3. Proposal to boost building penalties

The Government has proposed increasing some penalties for substandard or dangerous building works by four to six times. Individual property owners may also be prosecuted if they fail to co-operate with their owners' corporation, which is effectively their building's management committee, to remove unauthorised structures. The proposals are among a package of amendments to the Buildings Ordinance, to be introduced for Legco approval in the next legislative session starting from October. The existing penalties for dangerous or substandard works range from $50,000 to $250,000 and imprisonment between one to three years. In a paper to lawmakers, the Planning and Lands Bureau said the penalties had not been reviewed for 20 years. "Their deterrent effect has been eroded.
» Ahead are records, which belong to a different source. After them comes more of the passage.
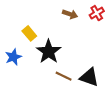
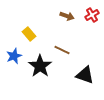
black star: (49, 52) -> (40, 66), moved
brown line: (64, 76) -> (62, 50), moved

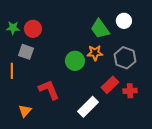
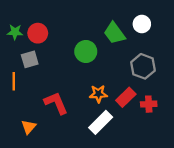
gray square: (26, 52) -> (30, 59), turned -35
orange star: (95, 53) -> (98, 94), moved
green circle: (75, 61) -> (86, 51), moved

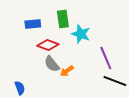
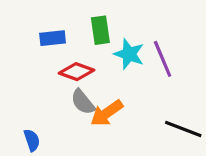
purple line: (106, 58) -> (163, 59), moved
orange arrow: (67, 71) -> (107, 113), size x1.5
We propose to increase the maximum fines for selected offences by between four and six times their current level," the bureau said. To enable owners' corporations to more easily comply with statutory orders for repair works and removal of illegal fixtures, the Government has suggested empowering the building department to sue defiant property owners. Officials said the owners' corporations might have difficulties doing the repair work as some owners might refuse to share the costs. The Government said when it served orders to owners' corporations for compliance, it would at the same time also alert individual owners about the risk of being prosecuted. "We will ensure that this deterrent will only be resorted to when the owners continue to refuse to co-operate without reasonable excuse," the paper said.